In un post dedicato a Veltroni avevo parlato qualche tempo fa del caso in cui uno (che poi è diventato segretario del PD) è incerto sulle proprie credenze: "credo di non credere in Dio" afferma il Nostro.  Ma essere incerti sulle proprie credenze in fondo è abbastanza normale, lo spiega Raymond Smullyan nel suo Forever Undecided, un classico della letteratura logica. Non conoscere ciò in cui si crede equivale a negare che credo A implichi so che credo A, il che, tecnicamente, equivale a dire che i mondi possibili (le situazioni che reputiamo si possano attuare) non sono in uno ‘spazio euclideo’ cioè non sia vero che se dalla situazione s1 posso passare alla situazione s2 o alla situazione s3 allora da s2 posso passare a s3 e da s3 a s2. Chiaro, no? Insomma equivale a dire che la realtà, nel suo divenire, è un po’ incasinata, sulla qual cosa si può anche dar ragione a Veltroni.

Ma c’è anche da occuparsi del caso in cui uno non crede in ciò che sa.
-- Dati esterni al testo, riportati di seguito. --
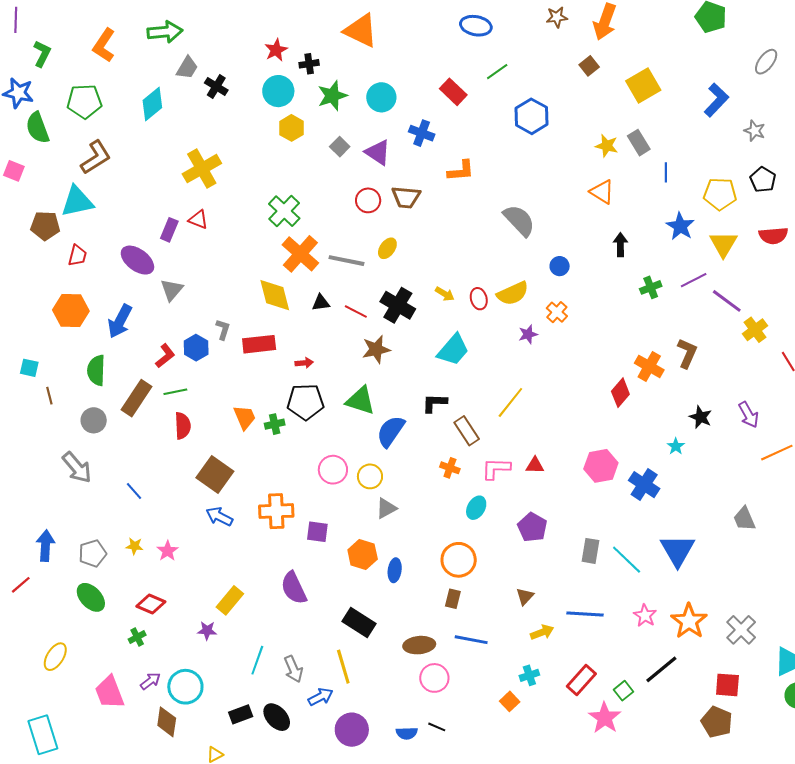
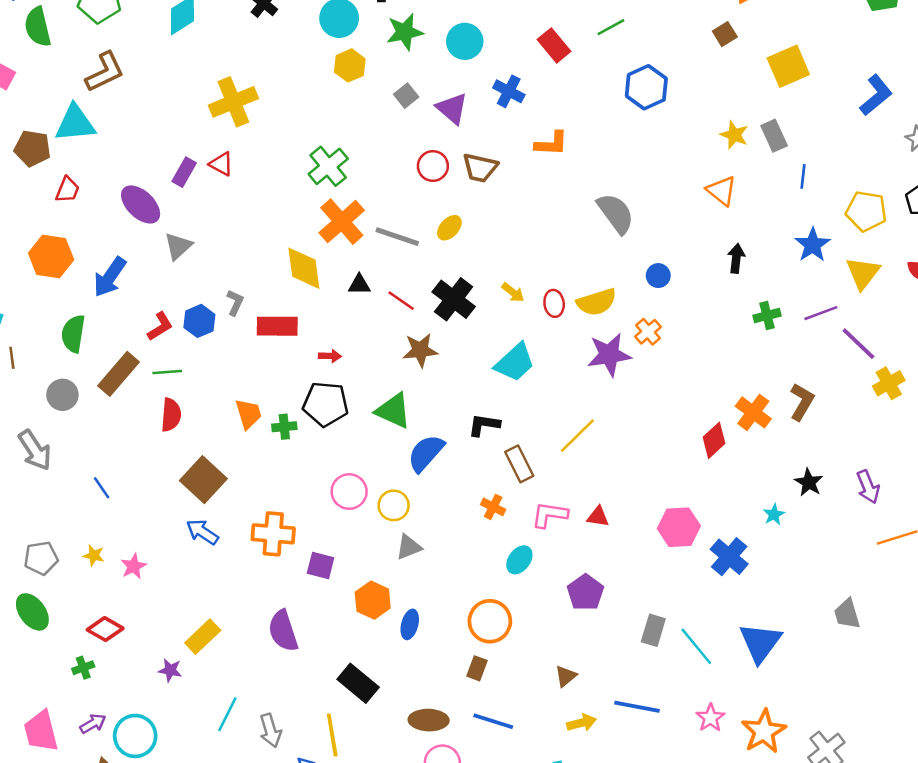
purple star: (528, 334) -> (609, 355), size x1.8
Me ne rendo conto leggendo qualche post in giro per la rete, non molto lontano da qui. In casi del genere, so che A non implica credo che A. Assurdo? Pensate a frasi del tipo: "non posso crederci". Pensate a un marito (una moglie) che sa che la moglie (il marito) lo (la) tradisce, e si finge che non sia così. Pensate a quella pagina de L’essere e il nulla in cui Sartre racconta di una ragazza che abbandona la sua mano tra le mani di uno spasimante che ella intende tuttavia respingere. Gli psicologi parlano in questi casi di dissonanza cognitiva. Per quanto possa sembrare strano, pare quindi che non credere in ciò che si sa sia un fenomeno piuttosto comune.

Per negare che so che A implichi credo che A bisogna che i mondi possibili siano in uno ‘spazio’ così disconnesso (‘non seriale’) che ve ne sono alcuni che non sono in relazione con nulla, neanche con sé stessi. Qui la mente vacilla: vi sono mondi  non coerenti con sé stessi? Totalmente oscuri e inintellegibili? Pare che a volte, per noi umani, sia proprio così.

L’incoerenza è piuttosto normale. Anzi, diciamolo pure: è premiante, è confortevole. Sappiamo che qualcosa è vero ma rifiutiamo di rivedere le nostre credenze per accogliere la realtà dei fatti. E’ più facile, non costa nulla. Per esempio: si sa cosa dice la proposta di legge sulla sicurezza, ma alcuni vogliono credere che sia un provvedimento per la deportazione in massa degli stranieri che vivono in Italia. Ogni riferimento a certe posizioni ideologiche sul problema del controllo sull’immigrazione è puramente intenzionale.

La musica dei nostri discorsi è spesso dissonante. Riusciranno le reti sociali, i blog, questo continuo,  inesausto, caotico confronto di proposizioni, a far venir fuori qualche accordo? Non lo so, sembrerebbe di no, ma confrontarsi, e imparare a confrontarsi, come dice magnificamente Francesco Morace, è sempre un bene.

  • Guido |

    Sei un idealista, e pensi che se la logica (classica) è in disaccordo con le nostre modalità ideative è la logica ad essere in difetto. Posizione rispettabilissima e pregevole, la tua, come sempre. Putroppo però qui si spalanca il baratro della ‘patalogica’ :-))

  • Dino |

    Caro Guido, quella che tu chiami “dissonanza cognitiva” altro non è, a mio parere, che il principio di base della creatività umana. E’ proprio quando non crediamo più in ciò che pensiamo che si innesca il processo, tipicamente umano, di indagine, di esplorazione, di speculazione intellettuale che si risolve nel completamento, in senso euclideo, del nostro spazio dei mondi possibili. Sicché, alla fine, la dissonanza si risolve in armonia.